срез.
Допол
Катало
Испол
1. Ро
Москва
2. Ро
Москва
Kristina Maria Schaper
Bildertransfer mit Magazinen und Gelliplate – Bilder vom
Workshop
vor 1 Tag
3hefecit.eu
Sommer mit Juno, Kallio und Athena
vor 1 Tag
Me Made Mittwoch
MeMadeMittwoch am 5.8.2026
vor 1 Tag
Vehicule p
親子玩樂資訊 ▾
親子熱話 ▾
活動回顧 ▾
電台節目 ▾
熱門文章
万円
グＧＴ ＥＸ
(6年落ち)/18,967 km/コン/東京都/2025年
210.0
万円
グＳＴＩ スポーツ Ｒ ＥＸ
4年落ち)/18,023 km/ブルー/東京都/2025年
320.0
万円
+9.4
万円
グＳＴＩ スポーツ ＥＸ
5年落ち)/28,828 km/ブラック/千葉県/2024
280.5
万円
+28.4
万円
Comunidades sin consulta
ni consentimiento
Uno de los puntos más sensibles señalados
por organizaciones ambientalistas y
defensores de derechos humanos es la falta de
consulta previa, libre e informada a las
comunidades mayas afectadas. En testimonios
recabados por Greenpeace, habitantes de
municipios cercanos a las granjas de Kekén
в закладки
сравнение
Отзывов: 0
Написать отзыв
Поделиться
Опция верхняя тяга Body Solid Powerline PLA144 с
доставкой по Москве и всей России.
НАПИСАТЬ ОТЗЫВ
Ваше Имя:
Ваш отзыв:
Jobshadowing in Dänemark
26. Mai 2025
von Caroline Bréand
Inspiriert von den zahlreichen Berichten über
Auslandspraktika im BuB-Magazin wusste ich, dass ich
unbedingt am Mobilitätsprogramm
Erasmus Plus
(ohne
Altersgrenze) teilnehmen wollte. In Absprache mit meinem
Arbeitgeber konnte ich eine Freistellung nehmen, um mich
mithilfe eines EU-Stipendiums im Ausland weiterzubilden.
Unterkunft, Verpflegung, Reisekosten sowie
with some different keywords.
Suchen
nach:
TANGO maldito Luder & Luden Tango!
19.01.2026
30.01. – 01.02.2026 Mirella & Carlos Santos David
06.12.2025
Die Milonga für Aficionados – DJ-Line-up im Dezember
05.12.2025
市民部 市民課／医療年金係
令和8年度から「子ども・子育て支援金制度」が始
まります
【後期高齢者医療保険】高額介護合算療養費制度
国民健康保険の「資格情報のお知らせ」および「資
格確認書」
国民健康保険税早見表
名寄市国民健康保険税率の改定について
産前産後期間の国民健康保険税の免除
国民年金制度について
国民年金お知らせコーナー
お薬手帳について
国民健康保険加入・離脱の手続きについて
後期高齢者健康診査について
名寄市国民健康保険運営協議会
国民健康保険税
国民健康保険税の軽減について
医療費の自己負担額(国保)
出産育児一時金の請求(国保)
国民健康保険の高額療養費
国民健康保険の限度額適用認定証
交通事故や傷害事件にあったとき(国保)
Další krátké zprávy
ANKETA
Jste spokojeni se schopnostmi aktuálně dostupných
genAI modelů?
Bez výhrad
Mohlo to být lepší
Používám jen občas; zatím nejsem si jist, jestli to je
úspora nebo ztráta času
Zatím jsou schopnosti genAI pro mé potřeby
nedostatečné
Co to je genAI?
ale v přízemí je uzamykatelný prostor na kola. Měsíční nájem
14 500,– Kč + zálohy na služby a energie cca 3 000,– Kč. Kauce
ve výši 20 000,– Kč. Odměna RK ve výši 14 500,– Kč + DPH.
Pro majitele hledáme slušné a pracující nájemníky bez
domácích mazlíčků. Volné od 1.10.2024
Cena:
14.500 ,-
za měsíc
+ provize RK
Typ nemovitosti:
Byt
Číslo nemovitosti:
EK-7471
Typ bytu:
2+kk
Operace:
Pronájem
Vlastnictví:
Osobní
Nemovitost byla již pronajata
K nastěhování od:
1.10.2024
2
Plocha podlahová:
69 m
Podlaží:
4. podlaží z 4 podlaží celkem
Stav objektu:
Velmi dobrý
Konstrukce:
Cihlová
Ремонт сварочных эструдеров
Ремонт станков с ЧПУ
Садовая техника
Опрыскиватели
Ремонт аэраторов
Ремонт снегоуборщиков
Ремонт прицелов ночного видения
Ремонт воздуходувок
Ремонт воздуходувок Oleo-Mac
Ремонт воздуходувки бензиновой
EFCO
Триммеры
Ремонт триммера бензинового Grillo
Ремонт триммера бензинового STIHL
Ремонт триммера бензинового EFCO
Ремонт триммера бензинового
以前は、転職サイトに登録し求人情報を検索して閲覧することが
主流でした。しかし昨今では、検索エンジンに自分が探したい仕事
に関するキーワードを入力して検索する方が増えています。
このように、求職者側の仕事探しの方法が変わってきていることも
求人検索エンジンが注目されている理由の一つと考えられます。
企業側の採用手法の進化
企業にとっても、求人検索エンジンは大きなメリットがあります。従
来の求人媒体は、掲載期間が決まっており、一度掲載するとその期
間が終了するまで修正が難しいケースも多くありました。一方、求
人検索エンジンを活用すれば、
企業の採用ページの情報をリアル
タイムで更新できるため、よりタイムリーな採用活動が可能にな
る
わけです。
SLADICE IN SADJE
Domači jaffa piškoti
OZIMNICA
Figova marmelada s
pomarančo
-*-*-
■ Task goal
What the task asks for is a word-for-word repeat of the lines above, from the first through the one containing "医療費の自己負担額(国保)".

■ Solution for this task
срез.
Допол
Катало
Испол
1. Ро
Москва
2. Ро
Москва
Kristina Maria Schaper
Bildertransfer mit Magazinen und Gelliplate – Bilder vom
Workshop
vor 1 Tag
3hefecit.eu
Sommer mit Juno, Kallio und Athena
vor 1 Tag
Me Made Mittwoch
MeMadeMittwoch am 5.8.2026
vor 1 Tag
Vehicule p
親子玩樂資訊 ▾
親子熱話 ▾
活動回顧 ▾
電台節目 ▾
熱門文章
万円
グＧＴ ＥＸ
(6年落ち)/18,967 km/コン/東京都/2025年
210.0
万円
グＳＴＩ スポーツ Ｒ ＥＸ
4年落ち)/18,023 km/ブルー/東京都/2025年
320.0
万円
+9.4
万円
グＳＴＩ スポーツ ＥＸ
5年落ち)/28,828 km/ブラック/千葉県/2024
280.5
万円
+28.4
万円
Comunidades sin consulta
ni consentimiento
Uno de los puntos más sensibles señalados
por organizaciones ambientalistas y
defensores de derechos humanos es la falta de
consulta previa, libre e informada a las
comunidades mayas afectadas. En testimonios
recabados por Greenpeace, habitantes de
municipios cercanos a las granjas de Kekén
в закладки
сравнение
Отзывов: 0
Написать отзыв
Поделиться
Опция верхняя тяга Body Solid Powerline PLA144 с
доставкой по Москве и всей России.
НАПИСАТЬ ОТЗЫВ
Ваше Имя:
Ваш отзыв:
Jobshadowing in Dänemark
26. Mai 2025
von Caroline Bréand
Inspiriert von den zahlreichen Berichten über
Auslandspraktika im BuB-Magazin wusste ich, dass ich
unbedingt am Mobilitätsprogramm
Erasmus Plus
(ohne
Altersgrenze) teilnehmen wollte. In Absprache mit meinem
Arbeitgeber konnte ich eine Freistellung nehmen, um mich
mithilfe eines EU-Stipendiums im Ausland weiterzubilden.
Unterkunft, Verpflegung, Reisekosten sowie
with some different keywords.
Suchen
nach:
TANGO maldito Luder & Luden Tango!
19.01.2026
30.01. – 01.02.2026 Mirella & Carlos Santos David
06.12.2025
Die Milonga für Aficionados – DJ-Line-up im Dezember
05.12.2025
市民部 市民課／医療年金係
令和8年度から「子ども・子育て支援金制度」が始
まります
【後期高齢者医療保険】高額介護合算療養費制度
国民健康保険の「資格情報のお知らせ」および「資
格確認書」
国民健康保険税早見表
名寄市国民健康保険税率の改定について
産前産後期間の国民健康保険税の免除
国民年金制度について
国民年金お知らせコーナー
お薬手帳について
国民健康保険加入・離脱の手続きについて
後期高齢者健康診査について
名寄市国民健康保険運営協議会
国民健康保険税
国民健康保険税の軽減について
医療費の自己負担額(国保)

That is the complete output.